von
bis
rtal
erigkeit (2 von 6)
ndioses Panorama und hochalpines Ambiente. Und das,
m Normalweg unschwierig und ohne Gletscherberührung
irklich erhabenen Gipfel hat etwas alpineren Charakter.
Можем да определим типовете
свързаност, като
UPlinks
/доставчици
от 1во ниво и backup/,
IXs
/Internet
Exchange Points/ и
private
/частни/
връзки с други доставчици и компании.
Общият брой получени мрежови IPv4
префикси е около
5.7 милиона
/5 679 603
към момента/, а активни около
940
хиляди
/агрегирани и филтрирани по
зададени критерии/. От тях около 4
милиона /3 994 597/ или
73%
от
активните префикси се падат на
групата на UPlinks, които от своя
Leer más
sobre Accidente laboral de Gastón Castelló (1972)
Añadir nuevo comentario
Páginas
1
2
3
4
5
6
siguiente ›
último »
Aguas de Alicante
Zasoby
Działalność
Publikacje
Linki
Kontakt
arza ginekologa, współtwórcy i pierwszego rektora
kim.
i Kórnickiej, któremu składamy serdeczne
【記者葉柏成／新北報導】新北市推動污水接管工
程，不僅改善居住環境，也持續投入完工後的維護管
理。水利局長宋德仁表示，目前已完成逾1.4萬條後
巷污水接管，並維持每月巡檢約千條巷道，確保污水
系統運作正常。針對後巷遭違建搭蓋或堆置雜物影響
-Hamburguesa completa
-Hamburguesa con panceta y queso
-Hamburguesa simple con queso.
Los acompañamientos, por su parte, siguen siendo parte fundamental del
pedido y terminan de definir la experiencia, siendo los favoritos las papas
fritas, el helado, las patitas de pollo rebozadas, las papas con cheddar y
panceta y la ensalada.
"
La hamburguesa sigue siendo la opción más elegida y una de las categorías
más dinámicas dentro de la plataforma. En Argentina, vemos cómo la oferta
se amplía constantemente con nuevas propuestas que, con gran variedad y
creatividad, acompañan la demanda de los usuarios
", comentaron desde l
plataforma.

========================================

Transcribe all entries word for word.

=== REPLY ===
von
bis
rtal
erigkeit (2 von 6)
ndioses Panorama und hochalpines Ambiente. Und das,
m Normalweg unschwierig und ohne Gletscherberührung
irklich erhabenen Gipfel hat etwas alpineren Charakter.
Можем да определим типовете
свързаност, като
UPlinks
/доставчици
от 1во ниво и backup/,
IXs
/Internet
Exchange Points/ и
private
/частни/
връзки с други доставчици и компании.
Общият брой получени мрежови IPv4
префикси е около
5.7 милиона
/5 679 603
към момента/, а активни около
940
хиляди
/агрегирани и филтрирани по
зададени критерии/. От тях около 4
милиона /3 994 597/ или
73%
от
активните префикси се падат на
групата на UPlinks, които от своя
Leer más
sobre Accidente laboral de Gastón Castelló (1972)
Añadir nuevo comentario
Páginas
1
2
3
4
5
6
siguiente ›
último »
Aguas de Alicante
Zasoby
Działalność
Publikacje
Linki
Kontakt
arza ginekologa, współtwórcy i pierwszego rektora
kim.
i Kórnickiej, któremu składamy serdeczne
【記者葉柏成／新北報導】新北市推動污水接管工
程，不僅改善居住環境，也持續投入完工後的維護管
理。水利局長宋德仁表示，目前已完成逾1.4萬條後
巷污水接管，並維持每月巡檢約千條巷道，確保污水
系統運作正常。針對後巷遭違建搭蓋或堆置雜物影響
-Hamburguesa completa
-Hamburguesa con panceta y queso
-Hamburguesa simple con queso.
Los acompañamientos, por su parte, siguen siendo parte fundamental del
pedido y terminan de definir la experiencia, siendo los favoritos las papas
fritas, el helado, las patitas de pollo rebozadas, las papas con cheddar y
panceta y la ensalada.
"
La hamburguesa sigue siendo la opción más elegida y una de las categorías
más dinámicas dentro de la plataforma. En Argentina, vemos cómo la oferta
se amplía constantemente con nuevas propuestas que, con gran variedad y
creatividad, acompañan la demanda de los usuarios
", comentaron desde l
plataforma.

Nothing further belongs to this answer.